#### [What to do]
Return the listing below unchanged, except that the pictures are dropped.

#### [Records supplied]
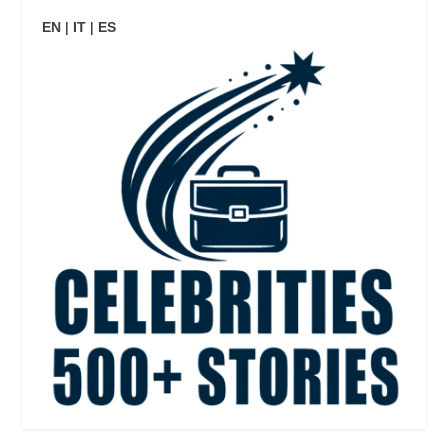
EN
|
IT
|
ES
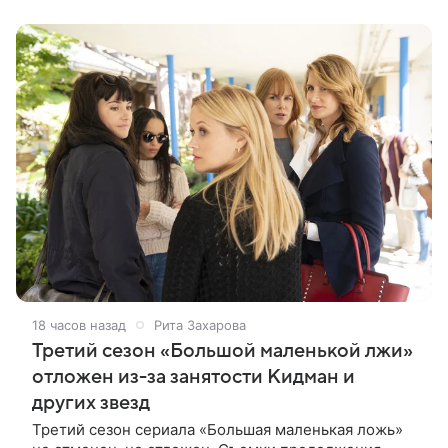
сыграют Денис Бузин,
18 часов назад
Рита Захарова
Третий сезон «Большой маленькой лжи»
отложен из-за занятости Кидман и
других звезд
Третий сезон сериала «Большая маленькая ложь»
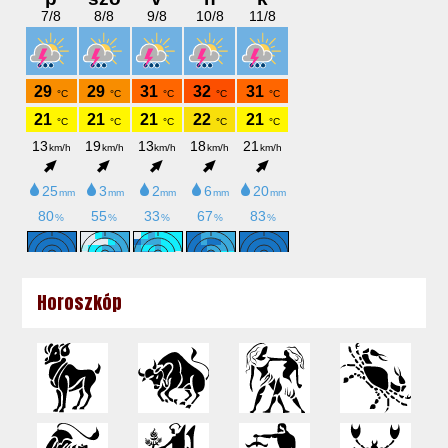
Horoszkóp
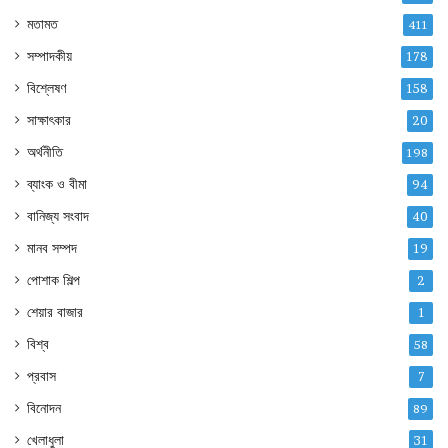
মতামত
411
সম্পাদকীয়
178
বিশ্লেষণ
158
সাক্ষাৎকার
20
অর্থনীতি
198
ব্যাংক ও বীমা
94
বানিজ্য সংবাদ
40
মানব সম্পদ
19
পোশাক শিল্প
2
শেয়ার বাজার
1
বিশ্ব
58
প্রবাস
7
বিনোদন
89
খেলাধুলা
31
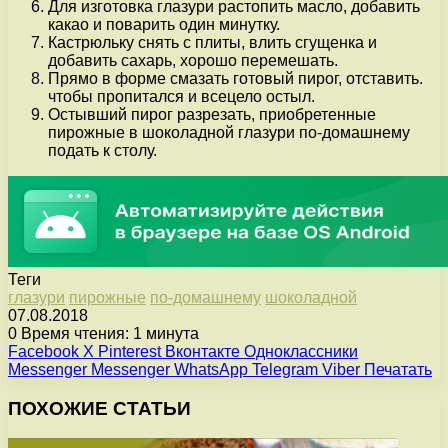
Для изготовка глазури растопить масло, добавить
какао и поварить один минутку.
Кастрюльку снять с плиты, влить сгущенка и
добавить сахарь, хорошо перемешать.
Прямо в форме смазать готовый пирог, отставить.
чтобы пропитался и всецело остыл.
Остывший пирог разрезать, приобретенные
пирожные в шоколадной глазури по-домашнему
подать к столу.
Теги
глазури
пирожные
по-домашнему
шоколадной
07.08.2018
0
Время чтения: 1 минута
Facebook
X
Pinterest
Вконтакте
Одноклассники
Messenger
Messenger
WhatsApp
Telegram
Viber
Печатать
ПОХОЖИЕ СТАТЬИ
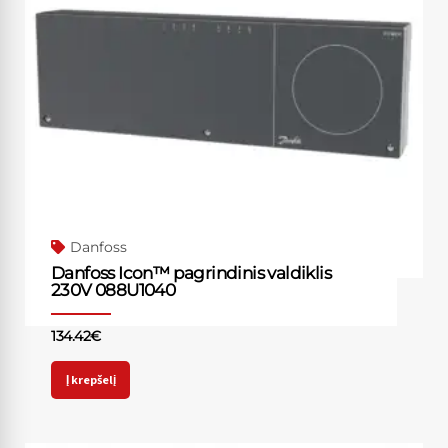
Danfoss
Danfoss Icon™ pagrindinis valdiklis
230V 088U1040
134.42
€
Į krepšelį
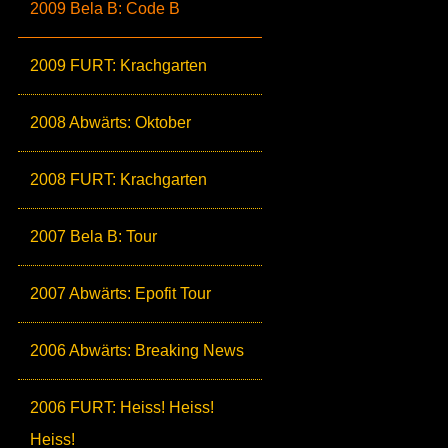
2009 Bela B: Code B
2009 FURT: Krachgarten
2008 Abwärts: Oktober
2008 FURT: Krachgarten
2007 Bela B: Tour
2007 Abwärts: Epofit Tour
2006 Abwärts: Breaking News
2006 FURT: Heiss! Heiss!
Heiss!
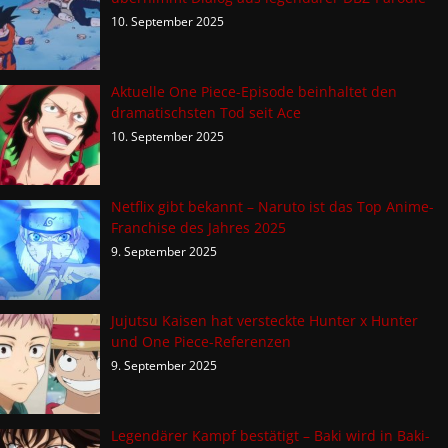
10. September 2025
Aktuelle One Piece-Episode beinhaltet den
dramatischsten Tod seit Ace
10. September 2025
Netflix gibt bekannt – Naruto ist das Top Anime-
Franchise des Jahres 2025
9. September 2025
Jujutsu Kaisen hat versteckte Hunter x Hunter
und One Piece-Referenzen
9. September 2025
Legendärer Kampf bestätigt – Baki wird in Baki-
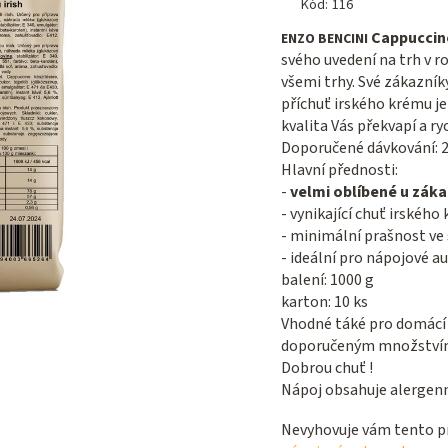
produktu
Kód:
116
je
Cappuccino
ENZO BENCINI
4,9
svého uvedení na trh v r
z 5
všemi trhy. Své zákazník
hviezdičiek.
příchuť irského krému j
kvalita Vás překvapí a ry
Doporučené dávkování: 23
Hlavní přednosti:
-
velmi oblíbené u zák
- vynikající chuť irského
- minimální prašnost ve 
- ideální pro nápojové 
balení: 1000 g
karton: 10 ks
Vhodné táké pro domácí 
doporučeným množstvím 
Dobrou chuť !
Nápoj obsahuje alergenní
Nevyhovuje vám tento pr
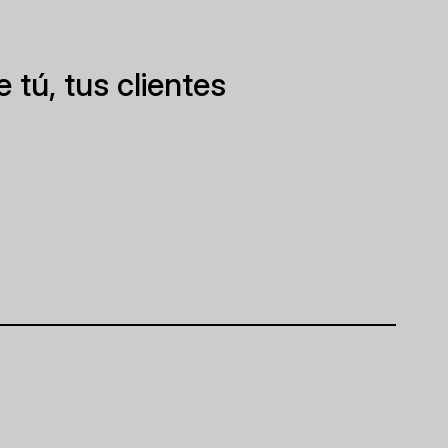
 tú, tus clientes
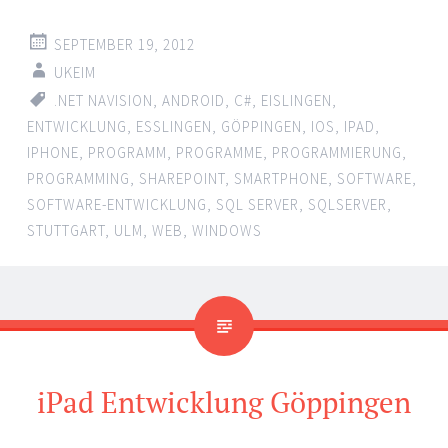
SEPTEMBER 19, 2012
UKEIM
.NET NAVISION
,
ANDROID
,
C#
,
EISLINGEN
,
ENTWICKLUNG
,
ESSLINGEN
,
GÖPPINGEN
,
IOS
,
IPAD
,
IPHONE
,
PROGRAMM
,
PROGRAMME
,
PROGRAMMIERUNG
,
PROGRAMMING
,
SHAREPOINT
,
SMARTPHONE
,
SOFTWARE
,
SOFTWARE-ENTWICKLUNG
,
SQL SERVER
,
SQLSERVER
,
STUTTGART
,
ULM
,
WEB
,
WINDOWS
iPad Entwicklung Göppingen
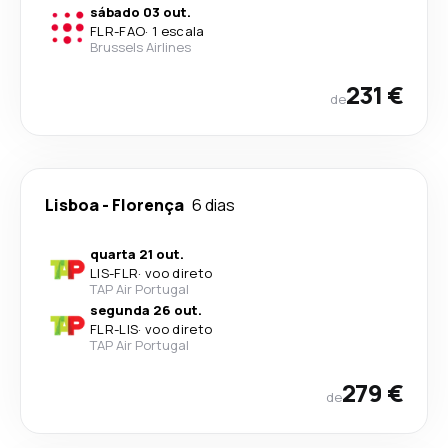
sábado 03 out.
FLR
-
FAO
·
1 escala
Brussels Airlines
231 €
de
Lisboa
-
Florença
6 dias
quarta 21 out.
LIS
-
FLR
·
voo direto
TAP Air Portugal
segunda 26 out.
FLR
-
LIS
·
voo direto
TAP Air Portugal
279 €
de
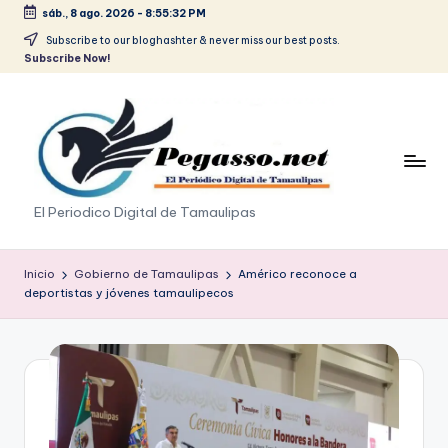
sáb., 8 ago. 2026
-
8:55:33 PM
Saltar
Subscribe to our bloghashter & never miss our best posts.
Subscribe Now!
al
contenido
p
El Periodico Digital de Tamaulipas
e
g
Inicio
Gobierno de Tamaulipas
Américo reconoce a
deportistas y jóvenes tamaulipecos
a
s
o
.
p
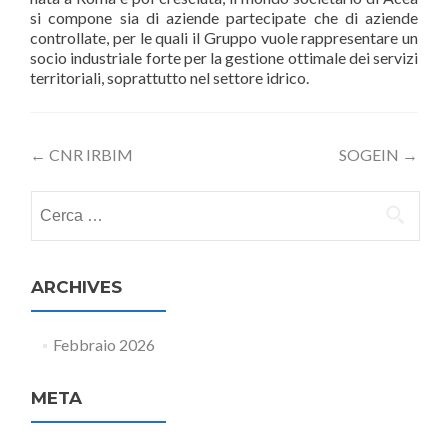
si compone sia di aziende partecipate che di aziende
controllate, per le quali il Gruppo vuole rappresentare un
socio industriale forte per la gestione ottimale dei servizi
territoriali, soprattutto nel settore idrico.
Post
←
CNR IRBIM
SOGEIN
→
navigation
Ricerca
per:
ARCHIVES
Febbraio 2026
META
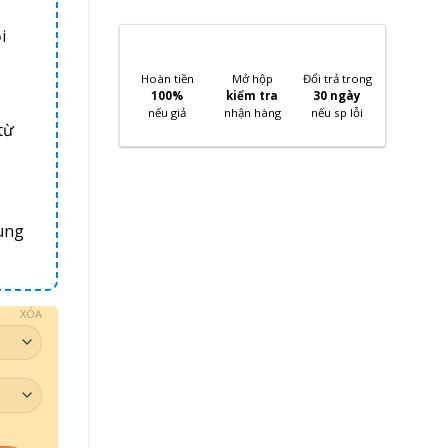
i
Hoàn tiền
Mở hộp
Đổi trả trong
100%
kiểm tra
30 ngày
nếu giả
nhận hàng
nếu sp lỗi
từ
ung
XÓA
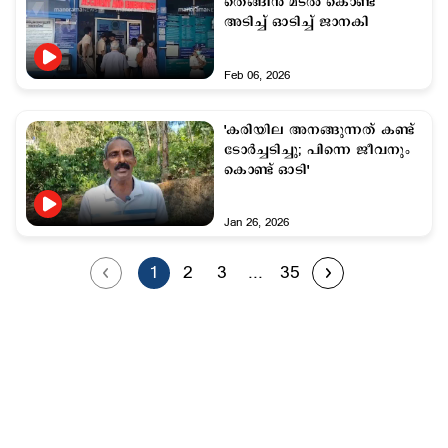
തെങ്ങിൻ മടൽ കൊണ്ട്
അടിച്ച് ഓടിച്ച് ജാനകി
Feb 06, 2026
'കരിയില അനങ്ങുന്നത് കണ്ട്
ടോര്‍ച്ചടിച്ചു; പിന്നെ ജീവനും
കൊണ്ട് ഓടി'
Jan 26, 2026
1
2
3
...
35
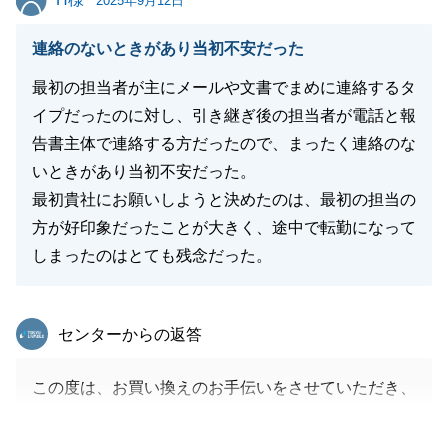
2025年9月12日
閉じる
連絡のないときがあり当初不安だった
最初の担当者が主にメールや文書でまめに連絡するタ
イプだったのに対し、引き継ぎ後の担当者が電話と報
告書主体で連絡する方だったので、まったく連絡のな
いときがあり当初不安だった。
最初貴社にお願いしようと決めたのは、最初の担当の
方が好印象だったことが大きく、途中で転勤になって
しまったのはとても残念だった。
東急リバブル
センターからの返答
この度は、お買い換えのお手伝いをさせていただき、
誠にありがとうございました。
また、H様への配慮が足りず、申し訳ございませんで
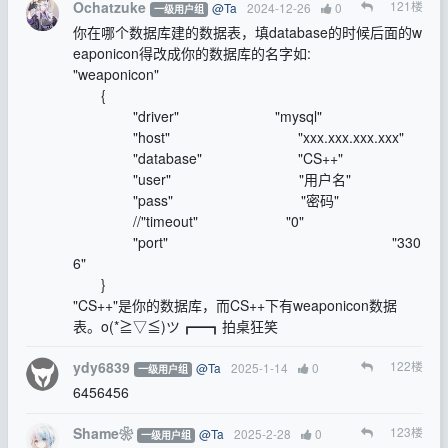
Ochatzuke
121
楼
@Ta
2024-12-26
0
一级用户组
你在哪个数据库建的数据表，填database的时候后面的w
eaponicon得改成你的数据库的名字如:
"weaponicon"
{
"driver" "mysql"
"host" "xxx.xxx.xxx.xxx"
"database" "CS++"
"user" "用户名"
"pass" "密码"
//"timeout" "0"
"port" "330
6"
}
"CS++"是你的数据库，而CS++下有weaponicon数据
表。o(*≧▽≦)ツ┏━┓拍桌狂笑
ydy6839
122
楼
@Ta
2025-1-14
0
一级用户组
6456456
Shame❀
123
楼
@Ta
2025-2-28
0
一级用户组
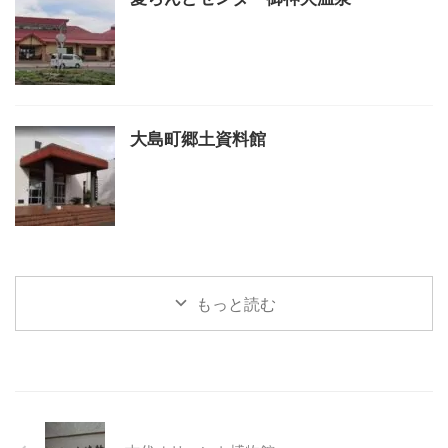
大島町郷土資料館
もっと読む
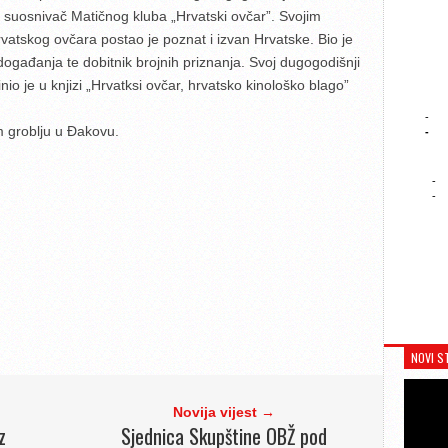
 suosnivač Matičnog kluba „Hrvatski ovčar”. Svojim
rvatskog ovčara postao je poznat i izvan Hrvatske. Bio je
 događanja te dobitnik brojnih priznanja. Svoj dugogodišnji
o je u knjizi „Hrvatksi ovčar, hrvatsko kinološko blago”
-
 groblju u Đakovu.
-
-
-
NOVI S
Novija vijest →
z
Sjednica Skupštine OBŽ pod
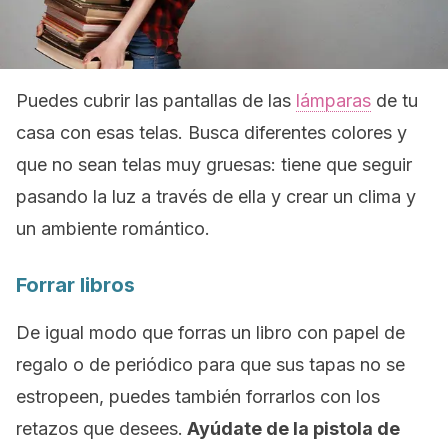
Puedes cubrir las pantallas de las
lámparas
de tu
casa con esas telas. Busca diferentes colores y
que no sean telas muy gruesas: tiene que seguir
pasando la luz a través de ella y crear un clima y
un ambiente romántico.
Forrar libros
De igual modo que forras un libro con papel de
regalo o de periódico para que sus tapas no se
estropeen, puedes también forrarlos con los
retazos que desees.
Ayúdate de la pistola de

#### [Written solution]
EN
|
IT
|
ES
сыграют Денис Бузин,
18 часов назад
Рита Захарова
Третий сезон «Большой маленькой лжи»
отложен из-за занятости Кидман и
других звезд
Третий сезон сериала «Большая маленькая ложь»
Horoszkóp
মতামত
411
সম্পাদকীয়
178
বিশ্লেষণ
158
সাক্ষাৎকার
20
অর্থনীতি
198
ব্যাংক ও বীমা
94
বানিজ্য সংবাদ
40
মানব সম্পদ
19
পোশাক শিল্প
2
শেয়ার বাজার
1
বিশ্ব
58
প্রবাস
7
বিনোদন
89
খেলাধুলা
31
Для изготовка глазури растопить масло, добавить
какао и поварить один минутку.
Кастрюльку снять с плиты, влить сгущенка и
добавить сахарь, хорошо перемешать.
Прямо в форме смазать готовый пирог, отставить.
чтобы пропитался и всецело остыл.
Остывший пирог разрезать, приобретенные
пирожные в шоколадной глазури по-домашнему
подать к столу.
Теги
глазури
пирожные
по-домашнему
шоколадной
07.08.2018
0
Время чтения: 1 минута
Facebook
X
Pinterest
Вконтакте
Одноклассники
Messenger
Messenger
WhatsApp
Telegram
Viber
Печатать
ПОХОЖИЕ СТАТЬИ
Danfoss
Danfoss Icon™ pagrindinis valdiklis
230V 088U1040
134.42
€
Į krepšelį
2009 Bela B: Code B
2009 FURT: Krachgarten
2008 Abwärts: Oktober
2008 FURT: Krachgarten
2007 Bela B: Tour
2007 Abwärts: Epofit Tour
2006 Abwärts: Breaking News
2006 FURT: Heiss! Heiss!
Heiss!
10. September 2025
Aktuelle One Piece-Episode beinhaltet den
dramatischsten Tod seit Ace
10. September 2025
Netflix gibt bekannt – Naruto ist das Top Anime-
Franchise des Jahres 2025
9. September 2025
Jujutsu Kaisen hat versteckte Hunter x Hunter
und One Piece-Referenzen
9. September 2025
Legendärer Kampf bestätigt – Baki wird in Baki-
produktu
Kód:
116
je
Cappuccino
ENZO BENCINI
4,9
svého uvedení na trh v r
z 5
všemi trhy. Své zákazník
hviezdičiek.
příchuť irského krému j
kvalita Vás překvapí a ry
Doporučené dávkování: 23
Hlavní přednosti:
-
velmi oblíbené u zák
- vynikající chuť irského
- minimální prašnost ve 
- ideální pro nápojové 
balení: 1000 g
karton: 10 ks
Vhodné táké pro domácí 
doporučeným množstvím 
Dobrou chuť !
Nápoj obsahuje alergenní
Nevyhovuje vám tento pr
 tú, tus clientes
SEPTEMBER 19, 2012
UKEIM
.NET NAVISION
,
ANDROID
,
C#
,
EISLINGEN
,
ENTWICKLUNG
,
ESSLINGEN
,
GÖPPINGEN
,
IOS
,
IPAD
,
IPHONE
,
PROGRAMM
,
PROGRAMME
,
PROGRAMMIERUNG
,
PROGRAMMING
,
SHAREPOINT
,
SMARTPHONE
,
SOFTWARE
,
SOFTWARE-ENTWICKLUNG
,
SQL SERVER
,
SQLSERVER
,
STUTTGART
,
ULM
,
WEB
,
WINDOWS
iPad Entwicklung Göppingen
sábado 03 out.
FLR
-
FAO
·
1 escala
Brussels Airlines
231 €
de
Lisboa
-
Florença
6 dias
quarta 21 out.
LIS
-
FLR
·
voo direto
TAP Air Portugal
segunda 26 out.
FLR
-
LIS
·
voo direto
TAP Air Portugal
279 €
de
sáb., 8 ago. 2026
-
8:55:33 PM
Saltar
Subscribe to our bloghashter & never miss our best posts.
Subscribe Now!
al
contenido
p
El Periodico Digital de Tamaulipas
e
g
Inicio
Gobierno de Tamaulipas
Américo reconoce a
deportistas y jóvenes tamaulipecos
a
s
o
.
p
si compone sia di aziende partecipate che di aziende
controllate, per le quali il Gruppo vuole rappresentare un
socio industriale forte per la gestione ottimale dei servizi
territoriali, soprattutto nel settore idrico.
Post
←
CNR IRBIM
SOGEIN
→
navigation
Ricerca
per:
ARCHIVES
Febbraio 2026
META
i
Hoàn tiền
Mở hộp
Đổi trả trong
100%
kiểm tra
30 ngày
nếu giả
nhận hàng
nếu sp lỗi
từ
ung
XÓA
തെങ്ങിൻ മടൽ കൊണ്ട്
അടിച്ച് ഓടിച്ച് ജാനകി
Feb 06, 2026
'കരിയില അനങ്ങുന്നത് കണ്ട്
ടോര്‍ച്ചടിച്ചു; പിന്നെ ജീവനും
കൊണ്ട് ഓടി'
Jan 26, 2026
1
2
3
...
35
2025年9月12日
閉じる
連絡のないときがあり当初不安だった
最初の担当者が主にメールや文書でまめに連絡するタ
イプだったのに対し、引き継ぎ後の担当者が電話と報
告書主体で連絡する方だったので、まったく連絡のな
いときがあり当初不安だった。
最初貴社にお願いしようと決めたのは、最初の担当の
方が好印象だったことが大きく、途中で転勤になって
しまったのはとても残念だった。
東急リバブル
センターからの返答
この度は、お買い換えのお手伝いをさせていただき、
誠にありがとうございました。
また、H様への配慮が足りず、申し訳ございませんで
Ochatzuke
121
楼
@Ta
2024-12-26
0
一级用户组
你在哪个数据库建的数据表，填database的时候后面的w
eaponicon得改成你的数据库的名字如:
"weaponicon"
{
"driver" "mysql"
"host" "xxx.xxx.xxx.xxx"
"database" "CS++"
"user" "用户名"
"pass" "密码"
//"timeout" "0"
"port" "330
6"
}
"CS++"是你的数据库，而CS++下有weaponicon数据
表。o(*≧▽≦)ツ┏━┓拍桌狂笑
ydy6839
122
楼
@Ta
2025-1-14
0
一级用户组
6456456
Shame❀
123
楼
@Ta
2025-2-28
0
一级用户组
大島町郷土資料館
もっと読む
 suosnivač Matičnog kluba „Hrvatski ovčar”. Svojim
rvatskog ovčara postao je poznat i izvan Hrvatske. Bio je
 događanja te dobitnik brojnih priznanja. Svoj dugogodišnji
o je u knjizi „Hrvatksi ovčar, hrvatsko kinološko blago”
-
 groblju u Đakovu.
-
-
-
NOVI S
Novija vijest →
z
Sjednica Skupštine OBŽ pod
Puedes cubrir las pantallas de las
lámparas
de tu
casa con esas telas. Busca diferentes colores y
que no sean telas muy gruesas: tiene que seguir
pasando la luz a través de ella y crear un clima y
un ambiente romántico.
Forrar libros
De igual modo que forras un libro con papel de
regalo o de periódico para que sus tapas no se
estropeen, puedes también forrarlos con los
retazos que desees.
Ayúdate de la pistola de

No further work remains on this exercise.